Post
Topic
Board Electrum
Re: Seeing output of 40 BTC when i'm trying to send 1 coin
by
DeathAndTaxes
on 21/04/2014, 01:26:27 UTC
I get it... However, bitcoin already has key stretching. 

Bitcoin the protocol does not use key stretching.

Bitcoin-core "the client" uses key stretching to harden to the WALLET DECRYPTION PASSPHRASE against brute force attack.  Nothing more.   Electrum doesn't copy that code from bitcoin-core wallet so it isn't key stretching "again".


Quote
edit: actually i dont think it would increase the entropy, just add more stretching, since the seed has less entropy than a 160 bit "normal" priv key

Private keys only have 128 bit key strength.  Not 160 bit and not 256 bit.

I see.  So then, it would be even harder to brute force an private key from the electrum seed dictionary because of the key stretching versus trying to do it "directly".

Correct?

If the seed is random then it would be more difficult to brute force the seed.  If the seed is not random then it would depend on what entropy the seed has.   100K iterations is ~2^16 so the stretching adds 16 bits of key strength.  Then again if the seed is "password123" then stretching or not the resulting entropy is too low to be considered secure.

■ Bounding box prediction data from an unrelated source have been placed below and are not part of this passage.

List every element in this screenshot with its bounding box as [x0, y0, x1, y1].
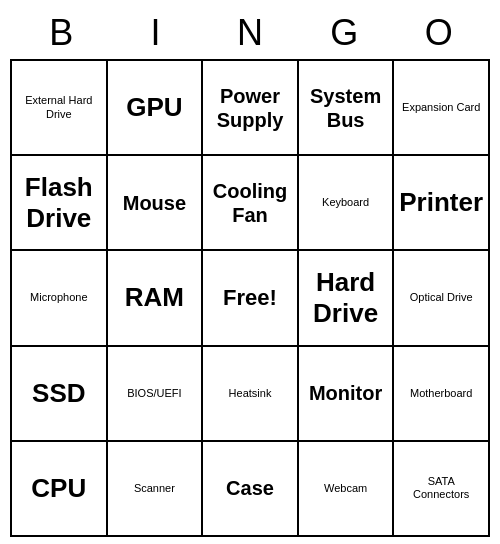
cell-text: Cooling Fan	[207, 179, 293, 227]
cell-text: RAM	[125, 282, 184, 313]
bingo-grid: External Hard DriveGPUPower SupplySystem…	[10, 59, 490, 537]
cell-text: Case	[226, 476, 274, 500]
cell-text: Webcam	[324, 482, 367, 495]
bingo-cell: Webcam	[299, 442, 395, 537]
cell-text: CPU	[31, 473, 86, 504]
bingo-cell: RAM	[108, 251, 204, 346]
cell-text: Monitor	[309, 381, 382, 405]
cell-text: BIOS/UEFI	[127, 387, 181, 400]
cell-text: Microphone	[30, 291, 87, 304]
header-letter: I	[112, 12, 200, 54]
cell-text: Flash Drive	[16, 172, 102, 234]
cell-text: Optical Drive	[410, 291, 473, 304]
cell-text: Free!	[223, 285, 277, 311]
header-letter: B	[17, 12, 105, 54]
bingo-cell: BIOS/UEFI	[108, 347, 204, 442]
bingo-cell: Expansion Card	[394, 61, 490, 156]
bingo-cell: System Bus	[299, 61, 395, 156]
bingo-cell: Keyboard	[299, 156, 395, 251]
cell-text: Mouse	[123, 191, 186, 215]
bingo-cell: Case	[203, 442, 299, 537]
bingo-card: BINGO External Hard DriveGPUPower Supply…	[10, 7, 490, 537]
bingo-cell: Power Supply	[203, 61, 299, 156]
bingo-cell: Mouse	[108, 156, 204, 251]
cell-text: Hard Drive	[303, 267, 389, 329]
cell-text: System Bus	[303, 84, 389, 132]
bingo-cell: SATA Connectors	[394, 442, 490, 537]
bingo-cell: Flash Drive	[12, 156, 108, 251]
cell-text: SSD	[32, 378, 85, 409]
bingo-cell: Free!	[203, 251, 299, 346]
bingo-cell: Motherboard	[394, 347, 490, 442]
bingo-header: BINGO	[10, 7, 490, 59]
cell-text: Power Supply	[207, 84, 293, 132]
bingo-cell: SSD	[12, 347, 108, 442]
cell-text: GPU	[126, 92, 182, 123]
bingo-cell: CPU	[12, 442, 108, 537]
cell-text: Keyboard	[322, 196, 369, 209]
bingo-cell: Optical Drive	[394, 251, 490, 346]
cell-text: External Hard Drive	[16, 94, 102, 120]
bingo-cell: Microphone	[12, 251, 108, 346]
bingo-cell: Monitor	[299, 347, 395, 442]
bingo-cell: Scanner	[108, 442, 204, 537]
bingo-cell: External Hard Drive	[12, 61, 108, 156]
cell-text: Printer	[399, 187, 483, 218]
bingo-cell: Printer	[394, 156, 490, 251]
cell-text: Expansion Card	[402, 101, 480, 114]
bingo-cell: Heatsink	[203, 347, 299, 442]
cell-text: Scanner	[134, 482, 175, 495]
header-letter: N	[206, 12, 294, 54]
bingo-cell: Cooling Fan	[203, 156, 299, 251]
cell-text: Motherboard	[410, 387, 472, 400]
header-letter: G	[300, 12, 388, 54]
bingo-cell: GPU	[108, 61, 204, 156]
header-letter: O	[395, 12, 483, 54]
cell-text: SATA Connectors	[398, 475, 484, 501]
bingo-cell: Hard Drive	[299, 251, 395, 346]
cell-text: Heatsink	[229, 387, 272, 400]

In either case brute forcing the seed would allow you to gain access to all the private keys, where as brute forcing a single private key only gives you access to that key.  It is generally speaking academic if the seed has sufficient entropy because keys with 128 bit key strength are considered beyond brute force anyways.

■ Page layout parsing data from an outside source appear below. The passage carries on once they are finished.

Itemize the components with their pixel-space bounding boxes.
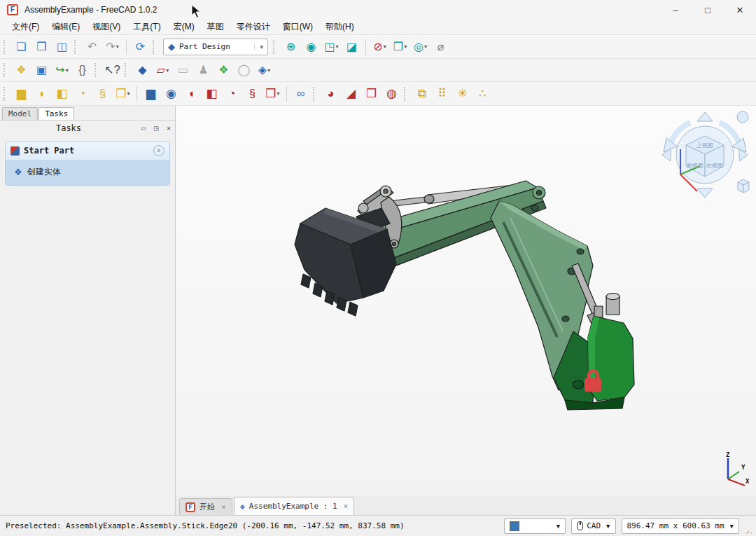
pocket-button[interactable]: ▆ xyxy=(141,84,160,103)
align-to-selection-button[interactable]: ◪ xyxy=(342,37,361,56)
create-group-button[interactable]: ▣ xyxy=(32,61,51,80)
menu-macro[interactable]: 宏(M) xyxy=(167,20,201,34)
subtractive-pipe-button[interactable]: ◔ xyxy=(223,84,241,103)
boolean-operation-button[interactable]: ∞ xyxy=(291,84,310,103)
dock-close-icon[interactable]: ✕ xyxy=(162,124,175,132)
toolbar-grip xyxy=(125,63,129,77)
start-part-header[interactable]: Start Part « xyxy=(6,142,169,160)
view-sync-button[interactable]: ◎▾ xyxy=(411,37,430,56)
document-tab-start-page[interactable]: 开始× xyxy=(179,498,232,515)
workbench-selector-icon: ◆ xyxy=(168,41,175,52)
z-axis-label: Z xyxy=(726,451,730,458)
draft-button[interactable]: ❒ xyxy=(362,84,381,103)
whats-this-button[interactable]: ↖? xyxy=(103,61,122,80)
toolbar-file-view: ❏❒◫↶↷▾⟳◆Part Design▾⊕◉◳▾◪⊘▾❒▾◎▾⌀ xyxy=(0,35,756,59)
edit-sketch-button[interactable]: ▭ xyxy=(174,61,192,80)
workbench-selector[interactable]: ◆Part Design▾ xyxy=(163,39,268,55)
create-body-button[interactable]: ◆ xyxy=(133,61,152,80)
shape-binder-button[interactable]: ◯ xyxy=(234,61,253,80)
document-tab-assembly-example[interactable]: AssemblyExample : 1× xyxy=(234,497,355,515)
dock-float-icon[interactable]: ◳ xyxy=(150,124,162,132)
save-document-button[interactable]: ◫ xyxy=(52,37,71,56)
chamfer-button[interactable]: ◢ xyxy=(342,84,360,103)
nav-circle-button[interactable] xyxy=(737,111,748,123)
menu-help[interactable]: 帮助(H) xyxy=(319,20,360,34)
freecad-logo-icon xyxy=(7,4,18,15)
redo-icon: ↷ xyxy=(106,41,115,53)
create-group-icon: ▣ xyxy=(36,64,47,76)
additive-primitive-button[interactable]: ❒▾ xyxy=(113,84,132,103)
thickness-button[interactable]: ◍ xyxy=(382,84,401,103)
zoom-selection-button[interactable]: ◉ xyxy=(302,37,321,56)
subtractive-box-button[interactable]: ◧ xyxy=(202,84,221,103)
tab-close-icon[interactable]: × xyxy=(221,502,226,511)
toolbar-grip xyxy=(313,87,317,101)
polar-pattern-button[interactable]: ✳ xyxy=(453,84,472,103)
box-element-selection-button[interactable]: ❒▾ xyxy=(391,37,410,56)
navigation-style-dropdown[interactable]: CAD ▼ xyxy=(571,518,615,534)
maximize-button[interactable]: □ xyxy=(692,0,724,20)
expressions-button[interactable]: {} xyxy=(73,61,92,80)
dropdown-caret-icon: ▾ xyxy=(424,43,427,50)
fit-all-button[interactable]: ⊕ xyxy=(281,37,300,56)
color-style-dropdown[interactable]: ▼ xyxy=(504,518,566,534)
create-part-button[interactable]: ❖ xyxy=(12,61,31,80)
navigation-cube[interactable]: 上视图 前视图 右视图 xyxy=(659,110,750,200)
task-item-create-solid[interactable]: 创建实体 xyxy=(6,160,169,185)
window-resize-grip[interactable] xyxy=(745,516,755,536)
datum-button[interactable]: ◈▾ xyxy=(255,61,274,80)
dock-minimize-icon[interactable]: ▭ xyxy=(137,124,150,132)
dock-tab-tasks[interactable]: Tasks xyxy=(38,107,74,120)
sketch-validate-button[interactable]: ❖ xyxy=(214,61,233,80)
multi-transform-button[interactable]: ∴ xyxy=(473,84,492,103)
hole-icon: ◉ xyxy=(166,88,176,99)
dropdown-caret-icon: ▼ xyxy=(556,523,560,530)
menu-sketch[interactable]: 草图 xyxy=(201,20,230,34)
pad-button[interactable]: ▆ xyxy=(12,84,31,103)
menu-edit[interactable]: 编辑(E) xyxy=(46,20,86,34)
open-document-button[interactable]: ❒ xyxy=(32,37,51,56)
create-sketch-button[interactable]: ▱▾ xyxy=(153,61,172,80)
menu-part-design[interactable]: 零件设计 xyxy=(230,20,276,34)
new-document-button[interactable]: ❏ xyxy=(12,37,31,56)
toolbar-grip xyxy=(94,63,99,77)
minimize-button[interactable]: – xyxy=(659,0,692,20)
start-part-section: Start Part « 创建实体 xyxy=(5,141,170,186)
axonometric-view-icon: ◳ xyxy=(324,41,335,53)
revolution-button[interactable]: ◖ xyxy=(32,84,51,103)
menu-window[interactable]: 窗口(W) xyxy=(276,20,319,34)
additive-helix-button[interactable]: § xyxy=(93,84,112,103)
undo-button[interactable]: ↶ xyxy=(83,37,102,56)
additive-box-button[interactable]: ◧ xyxy=(52,84,71,103)
measure-button[interactable]: ⌀ xyxy=(431,37,450,56)
make-link-button[interactable]: ↪▾ xyxy=(52,61,71,80)
clipping-plane-button[interactable]: ⊘▾ xyxy=(370,37,389,56)
nav-arrow-down[interactable] xyxy=(697,188,713,198)
axonometric-view-button[interactable]: ◳▾ xyxy=(322,37,341,56)
menu-view[interactable]: 视图(V) xyxy=(86,20,127,34)
3d-viewport[interactable]: 上视图 前视图 右视图 Z Y X xyxy=(175,106,756,496)
map-sketch-to-face-button[interactable]: ♟ xyxy=(194,61,213,80)
collapse-button[interactable]: « xyxy=(153,145,164,156)
dock-tab-model[interactable]: Model xyxy=(2,107,38,120)
tab-close-icon[interactable]: × xyxy=(344,502,349,511)
fillet-button[interactable]: ◕ xyxy=(321,84,340,103)
section-title: Start Part xyxy=(24,146,153,156)
mirrored-button[interactable]: ⧉ xyxy=(412,84,431,103)
menu-tools[interactable]: 工具(T) xyxy=(127,20,167,34)
subtractive-primitive-button[interactable]: ❒▾ xyxy=(263,84,282,103)
hole-button[interactable]: ◉ xyxy=(162,84,181,103)
additive-pipe-button[interactable]: ◔ xyxy=(73,84,92,103)
redo-button[interactable]: ↷▾ xyxy=(103,37,122,56)
nav-arrow-up[interactable] xyxy=(697,112,713,121)
close-button[interactable]: ✕ xyxy=(724,0,756,20)
subtractive-helix-button[interactable]: § xyxy=(243,84,262,103)
bucket[interactable] xyxy=(295,208,396,316)
revolution-icon: ◖ xyxy=(38,88,45,99)
task-item-label: 创建实体 xyxy=(27,166,61,178)
menu-file[interactable]: 文件(F) xyxy=(6,20,46,34)
groove-button[interactable]: ◖ xyxy=(182,84,201,103)
view-size-dropdown[interactable]: 896.47 mm x 600.63 mm ▼ xyxy=(622,518,740,534)
refresh-button[interactable]: ⟳ xyxy=(131,37,150,56)
linear-pattern-button[interactable]: ⠿ xyxy=(433,84,451,103)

Key stretching is used to provide brute force resistance to keys that otherwise would have less than 128 bit key strength.  As an example consider a passphrase which has 74 bits of entropy.  It may be possible to brute force that.  Through key hardening you can add 16 bits of key strength making it the equivalent of a 90 bit random symmetric key which today is beyond brute force for all but maybe the largest nation states.   It turns a moderately weak key int one that is nearly unbreakable.   On the other hand "password123" has 0 bits of entropy (it is on lists of know passwords) and thus even with key hardening would be quickly compromised.